• **EXERCISE DETAILS**: The lines below starting at the line containing "MULTIPLE DUI OFFENCES" and ending at the line containing "And many others" are to be repeated exactly, with both ends kept and nothing else added.

• **SOURCE MATERIAL**:
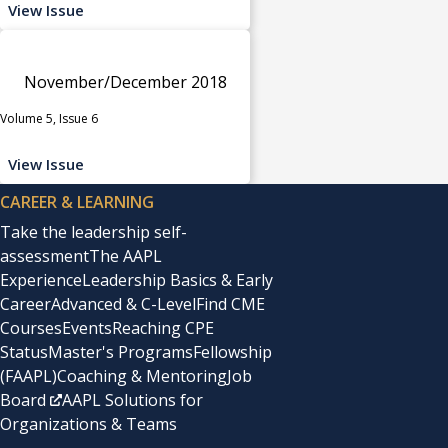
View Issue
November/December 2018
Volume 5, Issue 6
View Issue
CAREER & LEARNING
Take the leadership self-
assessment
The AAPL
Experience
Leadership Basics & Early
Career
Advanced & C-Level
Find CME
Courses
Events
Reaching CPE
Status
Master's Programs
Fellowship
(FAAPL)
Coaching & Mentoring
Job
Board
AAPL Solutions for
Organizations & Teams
* * *
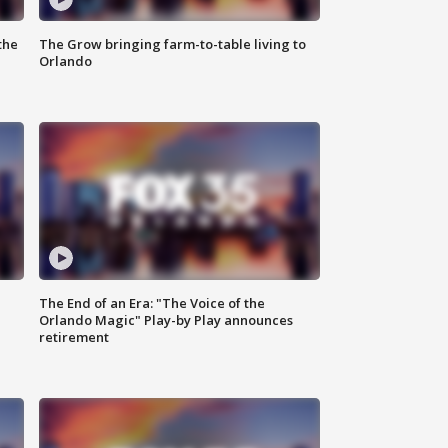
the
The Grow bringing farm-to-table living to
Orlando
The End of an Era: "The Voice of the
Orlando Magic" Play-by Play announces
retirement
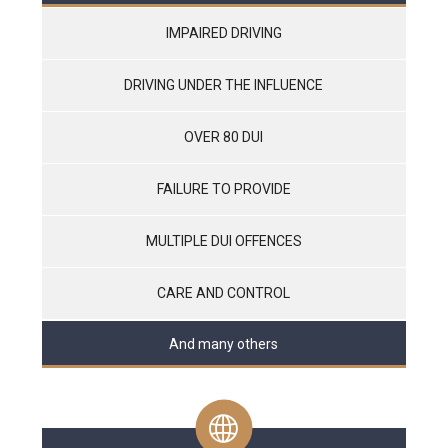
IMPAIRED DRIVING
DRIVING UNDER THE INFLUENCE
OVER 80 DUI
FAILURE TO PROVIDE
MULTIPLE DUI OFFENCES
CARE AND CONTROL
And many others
==
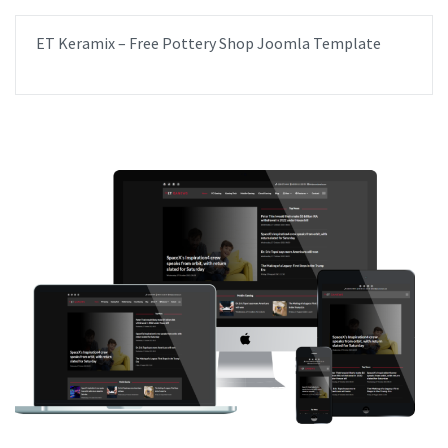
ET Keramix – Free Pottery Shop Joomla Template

• **TASK ANSWER**:
MULTIPLE DUI OFFENCES
CARE AND CONTROL
And many others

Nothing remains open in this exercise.